Тимур напомнил послам о благодеяниях, оказанных им Тохтамышу, и его черной неблагодарности, предательских вторжениях в Азербайджан и Среднюю Азию и закончил заявлением, что раз нельзя верить, то необходимо воевать. 21 февраля войско Тимура выступило в поход на север.
Действительно, неустойчивость Синей Орды в отличие от Золотой в соблюдении договоров и обещаний вызывала в соседях ответную неискренность. Князь Борис Суздальский был обманут, ибо, получив ярлык на Нижний Новгород, он тут же был лишен поддержки хана. В Москве не могли забыть резни 1382 г., происшедшей тоже вследствие гнусного обмана. Хотя русские не восстали против Тохтамыша и продолжали оказывать ему содействие,[1139] но делали это столь вяло, что их участие на ходе событий не отразилось. Война потекла по плану Тимура, а он умел продумывать кампании.
207. Вслед за весной
Главная трудность степной войны — это проблема снабжения не столько людей, сколько коней. Чтобы быть боеспособным, каждый воин наступающей армии должен был иметь трех коней — походного, вьючного и боевого, шедшего порожняком. Кроме этого, были обоз с запасом стрел и осадными машинами и личные кони полководцев и их жен. Запасти фураж на всех коней и, главное, везти его с собой было очень трудно. Именно поэтому китайцы эпох Хань и Тан ограничивали свои походы Внутренней Азией, а в Согдиану вторгались, лишь обеспечив склады по маршруту следования армии.
Тимур эту трудность учел и преодолел «путем фенологическим», используя подножный корм. Войско выступило в феврале, когда южная степь уже зазеленела, и продвигалось вместе с весенним теплом на север, находя талую воду в ямах и подкармливая коней свежей травой. Так за четыре месяца войска Тимура без потерь миновали степь между Тоболом и Эмбой. Так как у воинов кончались запасы, то по пути была устроена облава на зверей: оленей, сайгаков и лосей. Мяса добыли больше, чем могли съесть.

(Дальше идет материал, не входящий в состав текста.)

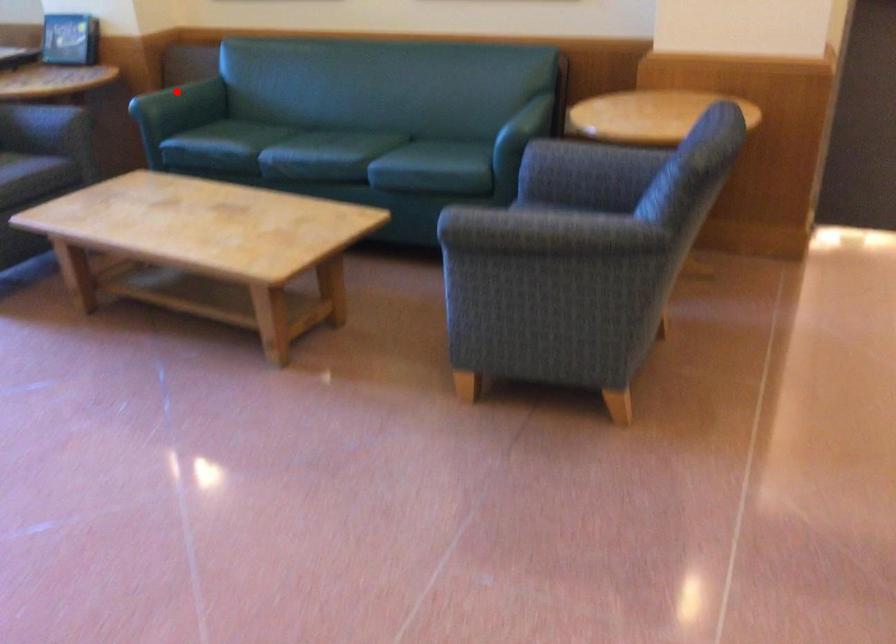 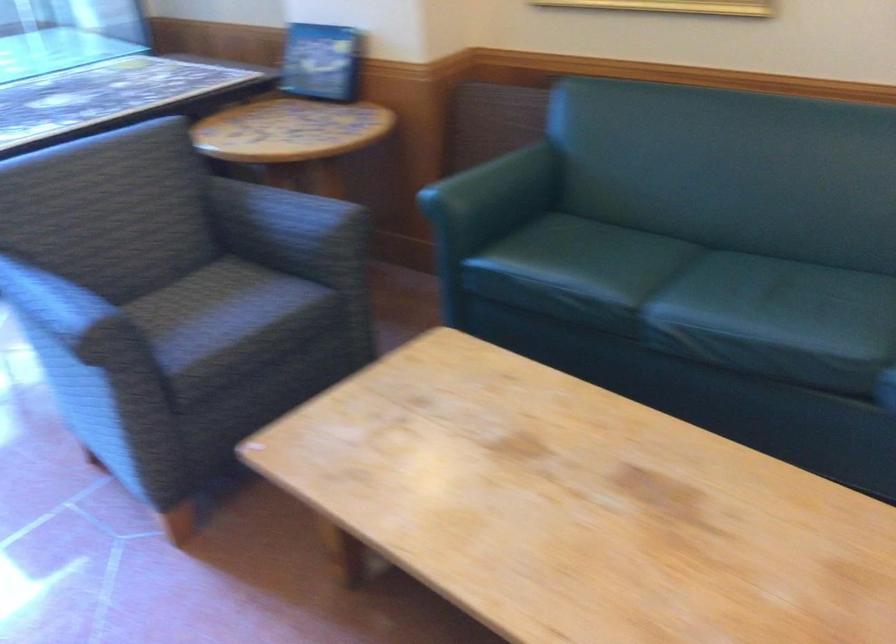 Question: A red point is marked in image1. In image2, is the corresponding 3D point closer to the camera or farther? Reply with the corresponding letter.

Choices:
 (A) The corresponding 3D point is closer.
 (B) The corresponding 3D point is farther.

Answer: (A) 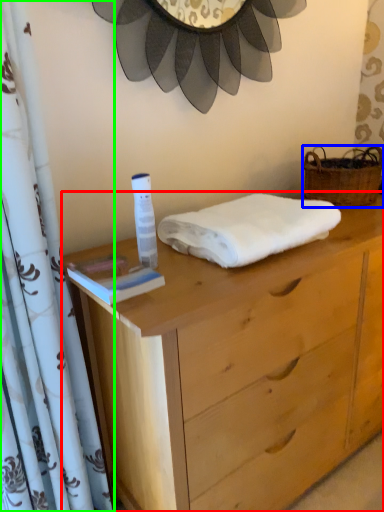 Question: Which object is the farthest from chest of drawers (highlighted by a red box)? Choose among these: picnic basket (highlighted by a blue box) or curtain (highlighted by a green box).

Choices:
 (A) picnic basket
 (B) curtain

Answer: (A) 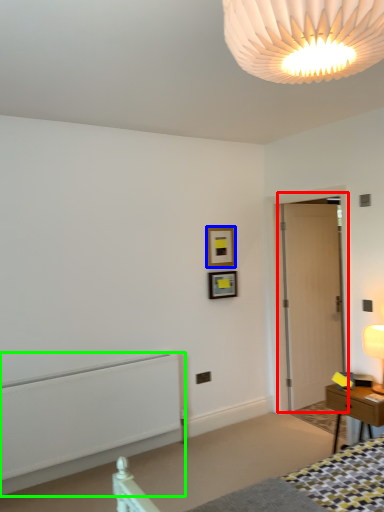 Question: Which object is positioned farthest from door (highlighted by a red box)? Select from picture frame (highlighted by a blue box) and radiator (highlighted by a green box).

Choices:
 (A) picture frame
 (B) radiator

Answer: (B) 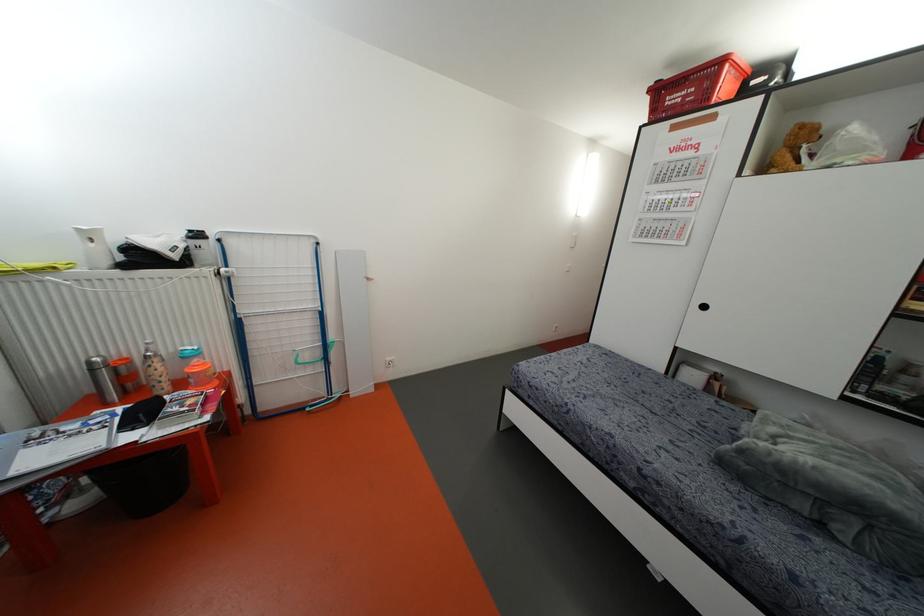 Where would you lift the brown teddy bear? Please return your answer as a coordinate pair (x, y).

(793, 148) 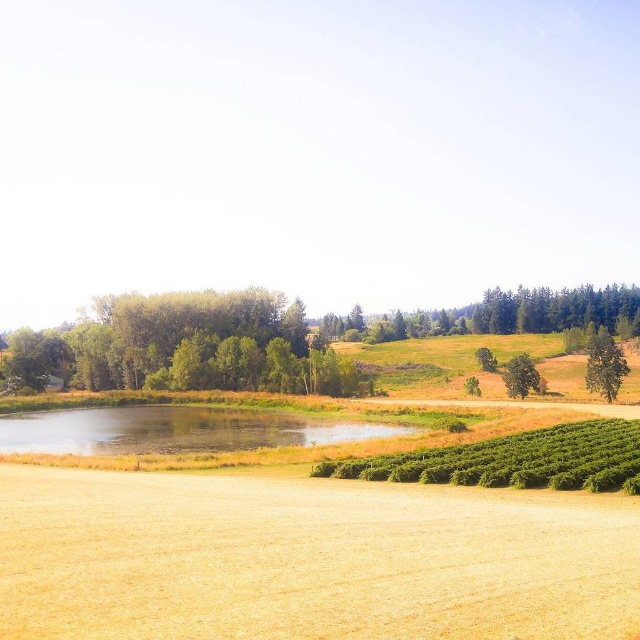 You are standing at the camera position looking at the landscape. There are two points marked in the image, one at coordinates point (369, 426) and the other at point (586, 381). Which point is closer to you?

Point (369, 426) is closer to the camera than point (586, 381). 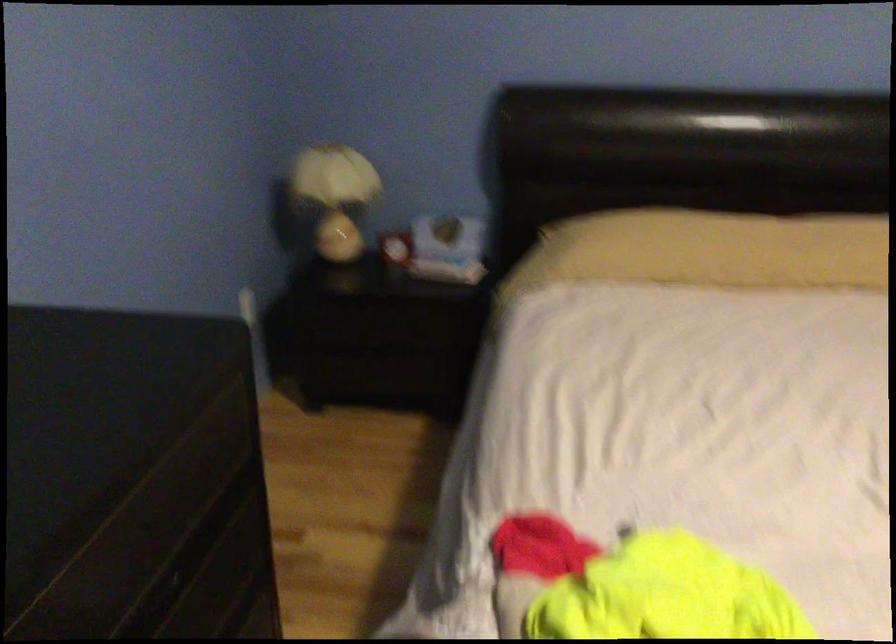 Identify the location of dark drawer front. This screenshot has width=896, height=644. [186, 559]. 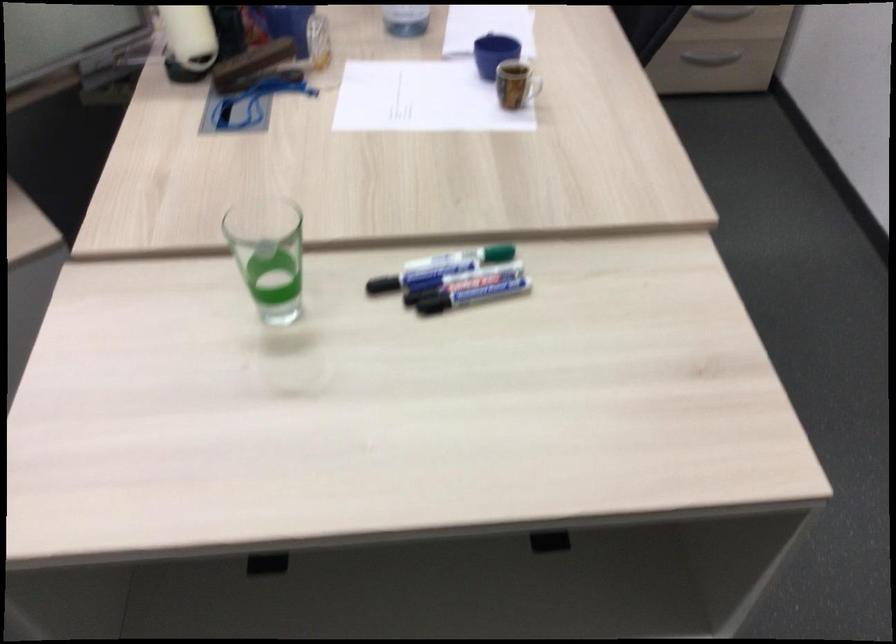 Where would you pull the black drawer handle? Please return your answer as a coordinate pair (x, y).

(734, 22) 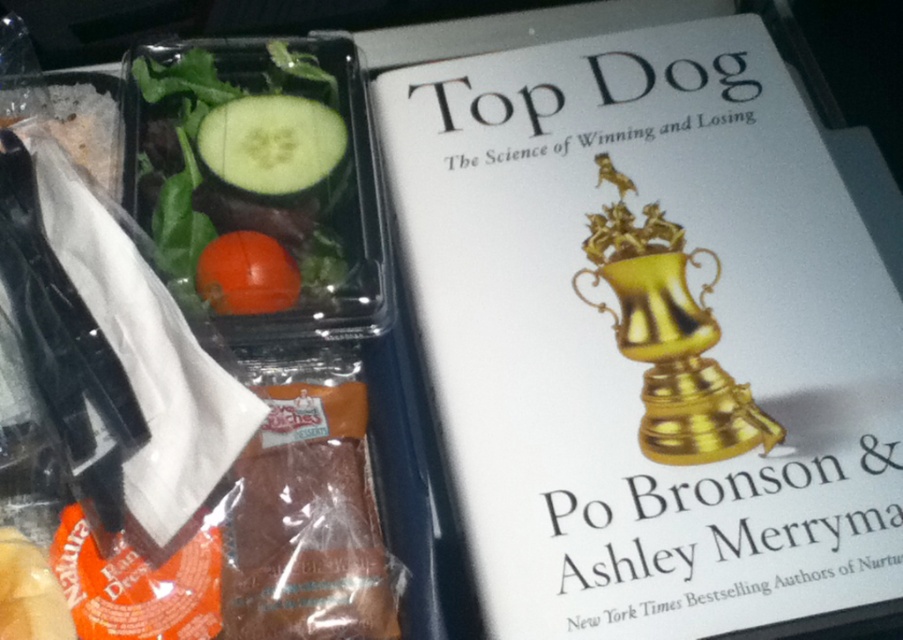 Between green matte cucumber at upper left and green matte cucumber at center, which one appears on the right side from the viewer's perspective?

From the viewer's perspective, green matte cucumber at center appears more on the right side.

Between green matte cucumber at upper left and green matte cucumber at center, which one is positioned higher?

green matte cucumber at center is above.

This screenshot has width=903, height=640. What are the coordinates of `green matte cucumber at upper left` in the screenshot? It's located at (243, 166).

Image resolution: width=903 pixels, height=640 pixels. What are the coordinates of `green matte cucumber at upper left` in the screenshot? It's located at (243, 166).

Is green matte cucumber at upper left smaller than glossy orange tomato at center-left?

No, green matte cucumber at upper left is not smaller than glossy orange tomato at center-left.

Can you confirm if green matte cucumber at upper left is thinner than glossy orange tomato at center-left?

Incorrect, green matte cucumber at upper left's width is not less than glossy orange tomato at center-left's.

Does point (306, 298) lie behind point (239, 314)?

Yes, point (306, 298) is farther from viewer.

Image resolution: width=903 pixels, height=640 pixels. In order to click on green matte cucumber at upper left in this screenshot , I will do `click(243, 166)`.

Who is lower down, green matte cucumber at center or glossy orange tomato at center-left?

Positioned lower is glossy orange tomato at center-left.

Who is higher up, green matte cucumber at center or glossy orange tomato at center-left?

green matte cucumber at center

Who is more forward, (284, 182) or (244, 266)?

Point (244, 266) is more forward.

This screenshot has height=640, width=903. In order to click on green matte cucumber at center in this screenshot , I will do `click(271, 144)`. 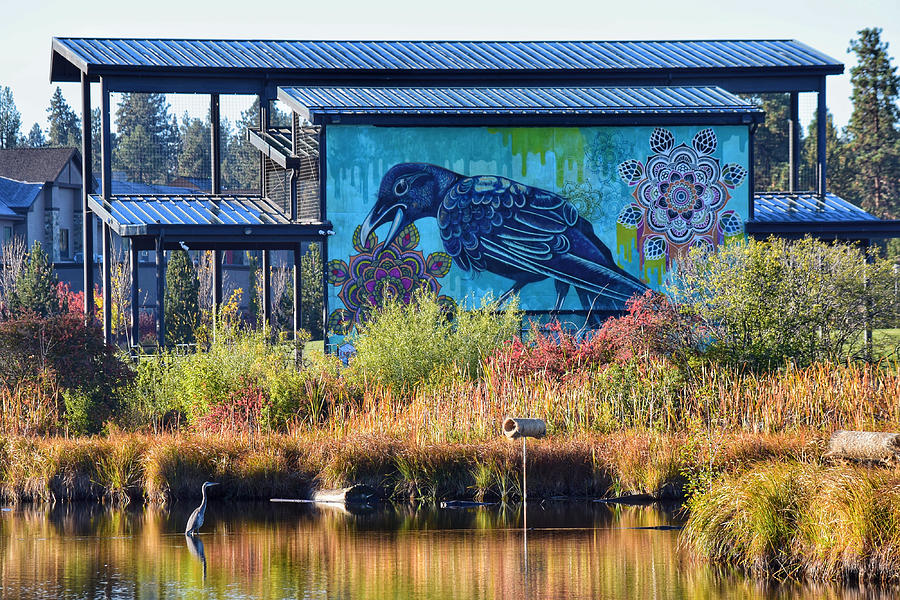 At what (x,y) coordinates should I click in order to perform the action: click on blue mural. Please return your answer as a coordinate pair (x, y). The image size is (900, 600). Looking at the image, I should click on (329, 136), (335, 302), (751, 129), (740, 224). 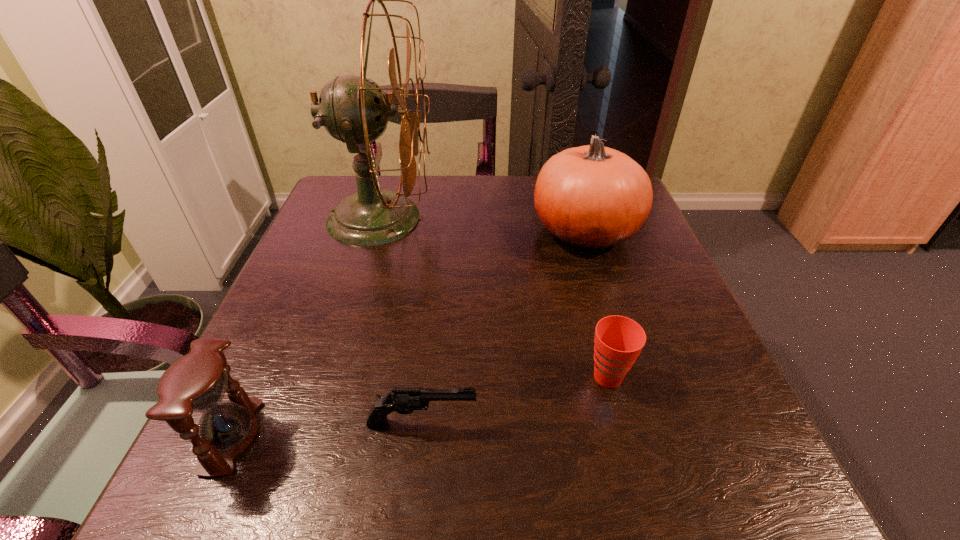 Locate an element on the screen. The image size is (960, 540). vacant space located at the end of the barrel of the shortest object is located at coordinates (709, 423).

Find the location of `fan positioned at the far edge`. fan positioned at the far edge is located at coordinates (353, 109).

In order to click on pumpkin that is positioned at the far edge in this screenshot , I will do pos(591,197).

The image size is (960, 540). I want to click on object located at the near edge, so click(196, 383).

At what (x,y) coordinates should I click in order to perform the action: click on fan that is positioned at the left edge. Please return your answer as a coordinate pair (x, y). Image resolution: width=960 pixels, height=540 pixels. Looking at the image, I should click on (353, 109).

This screenshot has width=960, height=540. I want to click on hourglass present at the left edge, so click(x=196, y=383).

Identify the location of pumpkin present at the right edge. (591, 197).

The height and width of the screenshot is (540, 960). Find the location of `cup that is positioned at the right edge`. cup that is positioned at the right edge is located at coordinates (619, 340).

What are the coordinates of `object that is at the far left corner` in the screenshot? It's located at (353, 109).

The height and width of the screenshot is (540, 960). I want to click on object situated at the near left corner, so click(x=196, y=383). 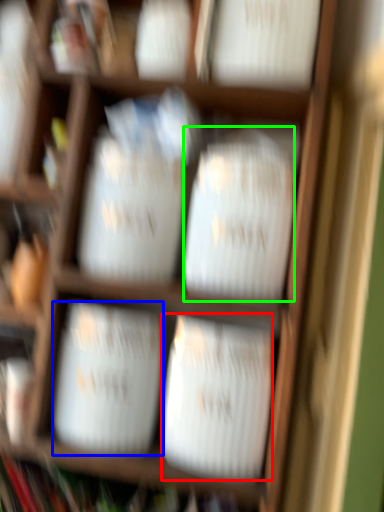 Question: Which object is positioned farthest from wide (highlighted by a red box)? Select from wide (highlighted by a blue box) and wide (highlighted by a green box).

Choices:
 (A) wide
 (B) wide

Answer: (B) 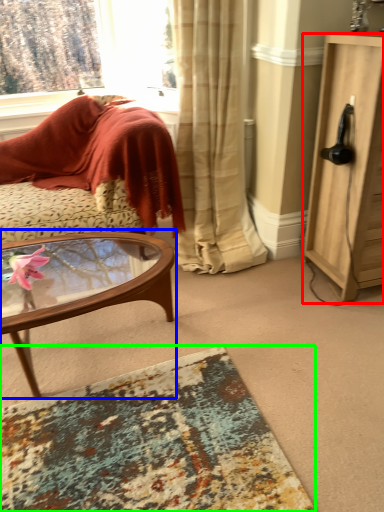 Question: Based on their relative distances, which object is farther from cabinetry (highlighted by a red box)? Choose from coffee table (highlighted by a blue box) and desk (highlighted by a green box).

Choices:
 (A) coffee table
 (B) desk

Answer: (B) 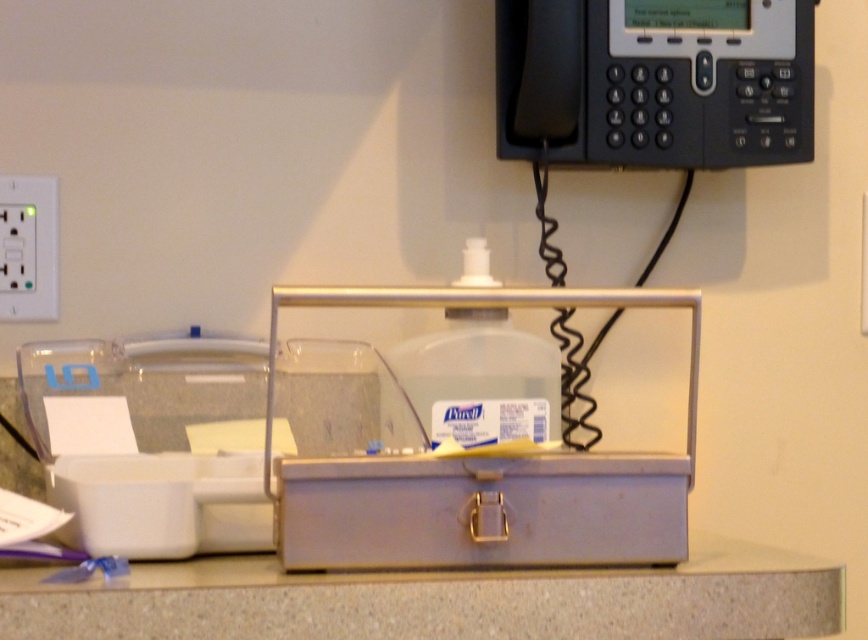 Is point (346, 618) in front of point (663, 61)?

Yes, point (346, 618) is closer to viewer.

The height and width of the screenshot is (640, 868). Identify the location of gray matte counter top at center. (437, 600). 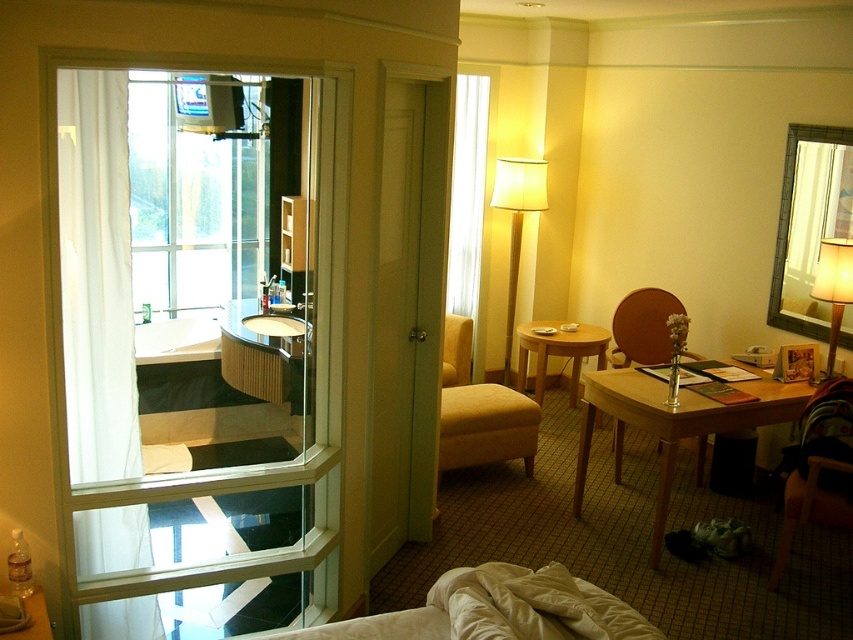 You are standing in the hotel room and want to look outside through the clear glass window at upper left. However, there is a brown fabric armchair at lower right in the way. Can you see through the window without moving the armchair?

The clear glass window at upper left is further to the viewer than brown fabric armchair at lower right, so the armchair is between you and the window. Therefore, you cannot see through the window without moving the armchair. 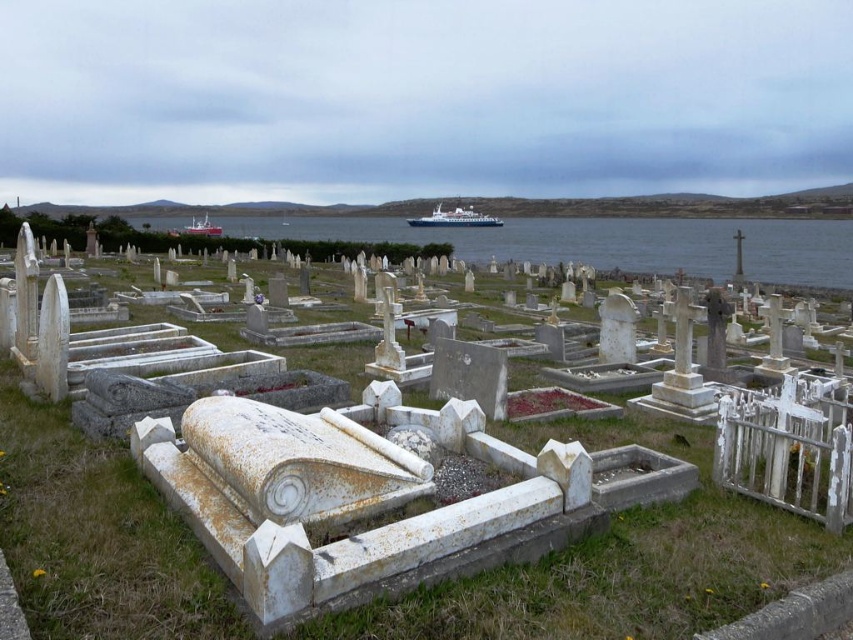 Question: Which point is farther from the camera taking this photo?

Choices:
 (A) (281, 220)
 (B) (438, 216)
 (C) (186, 230)
 (D) (137, 518)

Answer: (A)

Question: Is blue water at center further to the viewer compared to white glossy boat at center?

Choices:
 (A) yes
 (B) no

Answer: (B)

Question: Among these points, which one is nearest to the camera?

Choices:
 (A) (630, 452)
 (B) (218, 236)
 (C) (366, 221)

Answer: (A)

Question: Which object is farther from the camera taking this photo?

Choices:
 (A) white glossy boat at center
 (B) white plastic boat at center

Answer: (A)

Question: Observing the image, what is the correct spatial positioning of white marble tombstones at center in reference to white plastic boat at center?

Choices:
 (A) above
 (B) below

Answer: (B)

Question: In this image, where is white marble tombstones at center located relative to white plastic boat at center?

Форсировав Яик в его верховьях без помех, войско Тимура дошло до р. Ик (приток Камы). Там Тимур узнал, что Тохтамыш долго не знал о походе и, лишь когда джагатайские войска переправились через Яик (Урал), начал срочно собирать воинов. Численность татар и джагатаев была равна,[1140] но Тохтамыш ожидал подкрепления из Руси.
Шереф ад-Дин сообщает, что из показаний пленных выяснилась полная неподготовленность Тохтамыша к вторжению Тимура. Татарский хан не мог представить себе, что войско из оседлых городских жителей может пересечь широкую степь и не погибнуть от голода.[1141] Поэтому он отступал, надеясь, что измотанные походом воины Тимура разбредутся в поисках пищи. Благодаря его ошибке Тимур имел время для того, чтобы развернуть свои силы и прижать татар к берегу Волги, форсировав р. Кондурчу (приток Волги) севернее р. Сакмары. 18 июня 1391 г. Тимур опрокинул героически сражавшуюся татарскую конницу и притиснул татар к берегу Волги, переправа через которую в это время года была неосуществима. Тохтамышу как-то удалось убежать, но войско его было разбито, а жены, дети и имущество достались победителям.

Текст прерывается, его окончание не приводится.